If you aren’t familiar with thor, you may be wondering why I didn’t just stop with making the above Rakefile leaner:

  begin
require 'jeweler'
require 'gemspec_builder' #if it were packaged as a gem
Jeweler::Tasks.new(GemspecBuilder.build)
rescue LoadError
puts "Jeweler not available. Install it with: sudo gem install technicalpickles-jeweler -s http://gems.github.com"
end

What thor provides that rake and sake can’t provide is letting you write your tasks as Ruby. This is quite powerful when you want pass arguments and options to your tasks (and testing tasks and sharing task libraries, etc…).
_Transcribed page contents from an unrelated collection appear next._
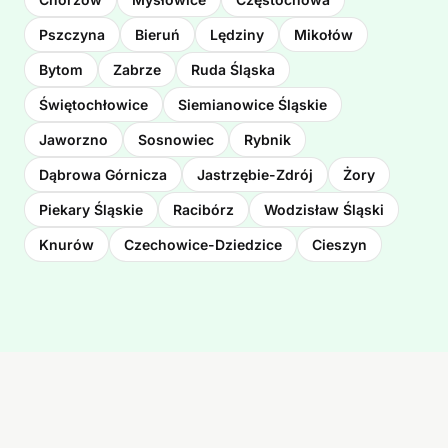
Pszczyna
Bieruń
Lędziny
Mikołów
Bytom
Zabrze
Ruda Śląska
Świętochłowice
Siemianowice Śląskie
Jaworzno
Sosnowiec
Rybnik
Dąbrowa Górnicza
Jastrzębie-Zdrój
Żory
Piekary Śląskie
Racibórz
Wodzisław Śląski
Knurów
Czechowice-Dziedzice
Cieszyn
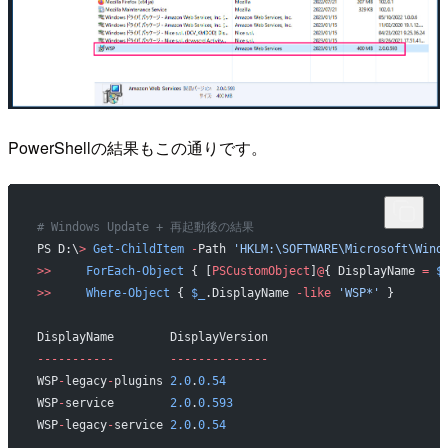
PowerShellの結果もこの通りです。
# Windows Update + 再起動後の結果
PS D:\
>
 Get-ChildItem
 -
Path 
'HKLM:\SOFTWARE\Microsoft\Wind
>>
     ForEach-Object
 { [
PSCustomObject
]
@
{ DisplayName 
=
 $
>>
     Where-Object
 { 
$_
.DisplayName 
-like
 'WSP*'
 }
DisplayName        DisplayVersion
-----------
        --------------
WSP
-
legacy
-
plugins 
2.0
.
0.54
WSP
-
service        
2.0
.
0.593
WSP
-
legacy
-
service 
2.0
.
0.54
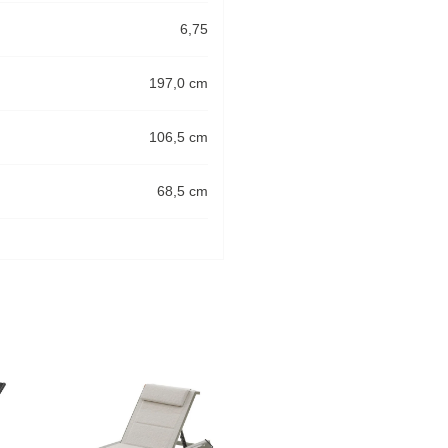
6,75
197,0 cm
106,5 cm
68,5 cm
-20%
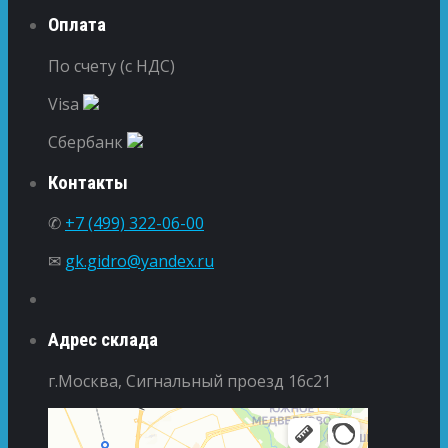
Оплата
По счету (с НДС)
Visa
Сбербанк
Контакты
✆
+7 (499) 322-06-00
✉
gk.gidro@yandex.ru
Адрес склада
г.Москва, Сигнальный проезд 16с21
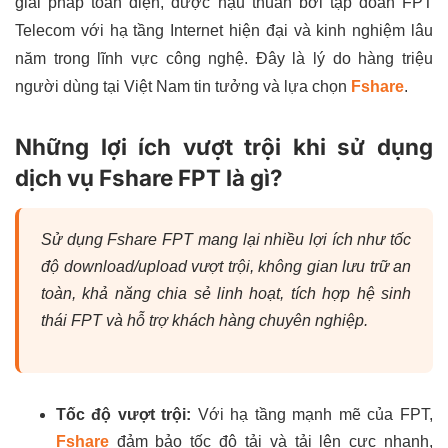
giải pháp toàn diện, được hậu thuẫn bởi tập đoàn FPT
Telecom với hạ tầng Internet hiện đại và kinh nghiệm lâu
năm trong lĩnh vực công nghệ. Đây là lý do hàng triệu
người dùng tại Việt Nam tin tưởng và lựa chọn
Fshare
.
Những lợi ích vượt trội khi sử dụng
dịch vụ Fshare FPT là gì?
Sử dụng Fshare FPT mang lại nhiều lợi ích như tốc
độ download/upload vượt trội, không gian lưu trữ an
toàn, khả năng chia sẻ linh hoạt, tích hợp hệ sinh
thái FPT và hỗ trợ khách hàng chuyên nghiệp.
Tốc độ vượt trội:
Với hạ tầng mạnh mẽ của FPT,
Fshare
đảm bảo tốc độ tải và tải lên cực nhanh,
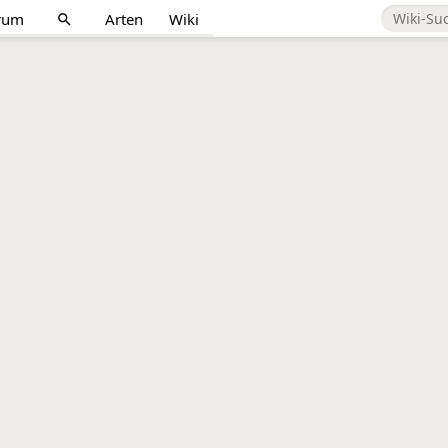
rum
Arten
Wiki
search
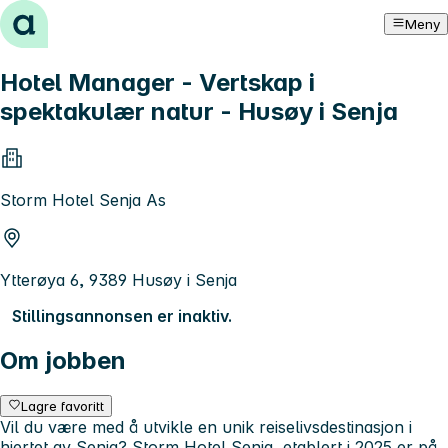
Hopp til innhold
Meny
Hotel Manager - Vertskap i
spektakulær natur - Husøy i Senja
Storm Hotel Senja As
Ytterøya 6, 9389 Husøy i Senja
Stillingsannonsen er inaktiv.
Om jobben
Lagre favoritt
Vil du være med å utvikle en unik reiselivsdestinasjon i
hjertet av Senja? Storm Hotel Senja, etablert i 2025 er på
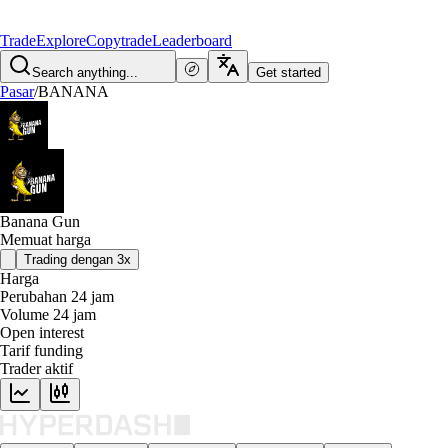
Trade
Explore
Copytrade
Leaderboard
Search anything...
Get started
Pasar
/
BANANA
Banana Gun
Memuat harga
Trading dengan 3x
Harga
Perubahan 24 jam
Volume 24 jam
Open interest
Tarif funding
Trader aktif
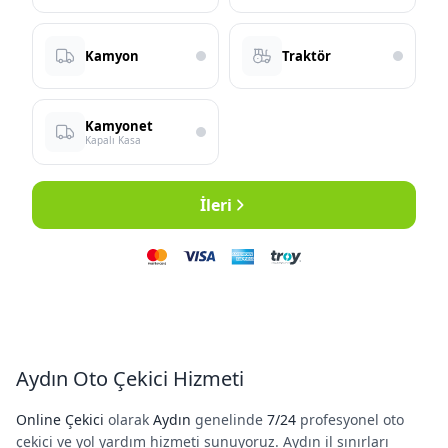
Kamyon
Traktör
Kamyonet
Kapalı Kasa
İleri
Aydın Oto Çekici Hizmeti
Online Çekici
olarak
Aydın
genelinde
7/24
profesyonel oto
çekici ve yol yardım hizmeti sunuyoruz. Aydın il sınırları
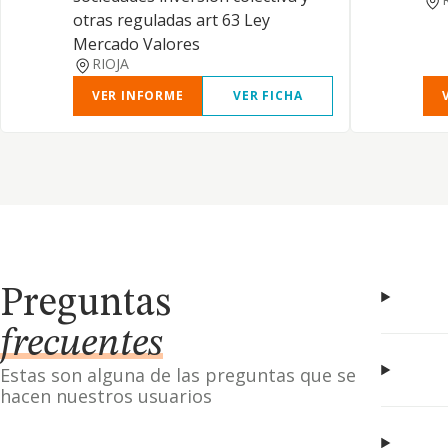
otras reguladas art 63 Ley
Mercado Valores
RIOJA
VER INFORME
VER FICHA
Preguntas
frecuentes
Estas son alguna de las preguntas que se
hacen nuestros usuarios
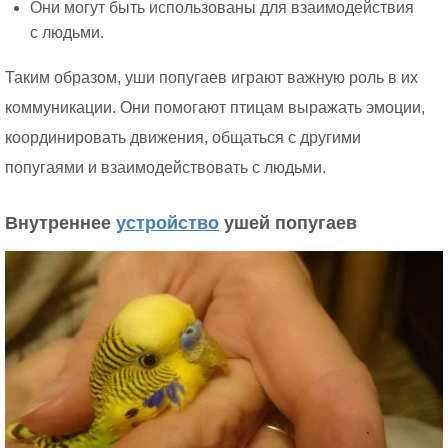
Они могут быть использованы для взаимодействия
с людьми.
Таким образом, уши попугаев играют важную роль в их
коммуникации. Они помогают птицам выражать эмоции,
координировать движения, общаться с другими
попугаями и взаимодействовать с людьми.
Внутреннее
устройство
ушей попугаев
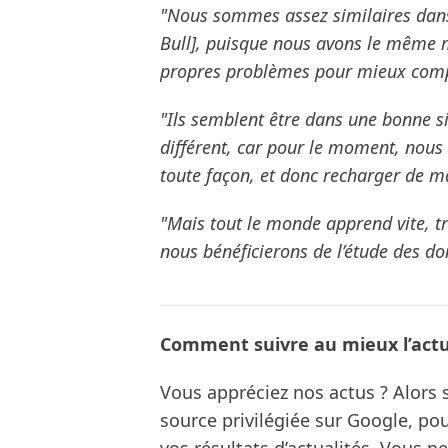
"Nous sommes assez similaires dans
Bull], puisque nous avons le même 
propres problèmes pour mieux compr
"Ils semblent être dans une bonne si
différent, car pour le moment, nous
toute façon, et donc recharger de ma
"Mais tout le monde apprend vite, tr
nous bénéficierons de l’étude des do
Comment suivre au mieux l’actua
Vous appréciez nos actus ? Alor
source privilégiée sur Google, po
Also, thor like sake, allows you to install your ruby tasks to be invoked from anywhere. This allows me to use my jeweler tasks without putting any jeweler (gem creator specific) tasks in my gem’s Rakefile. I think this is a good thing since I leave potential forkers of my gem with a choice of what gem creator they want to use for recreating my gemspec. In the same vein, I forgot to mention that one gemspec config file gives you the painless choice of switching gem creators when the need arises.

Install

If you’re using jeweler as your gem creator, you can give this idea a try:

  1. sudo gem install thor
  2. git clone git://github.com/cldwalker/thor-tasks.git
  3. cd thor-tasks
  4. thor install jeweler.thor
  5. Create a ~/.gems.yml. GemspecBuilder contains documentation about what the config file should look like. Use mine as an example.
  6. Try adding one of your jeweler gemspecs to ~/.gems.yml. Should be copy and pasting for the most part.
  7. cd your_gem_path
  8. Execute your jeweler tasks as demonstrated above. thor list jeweler to list your jeweler tasks.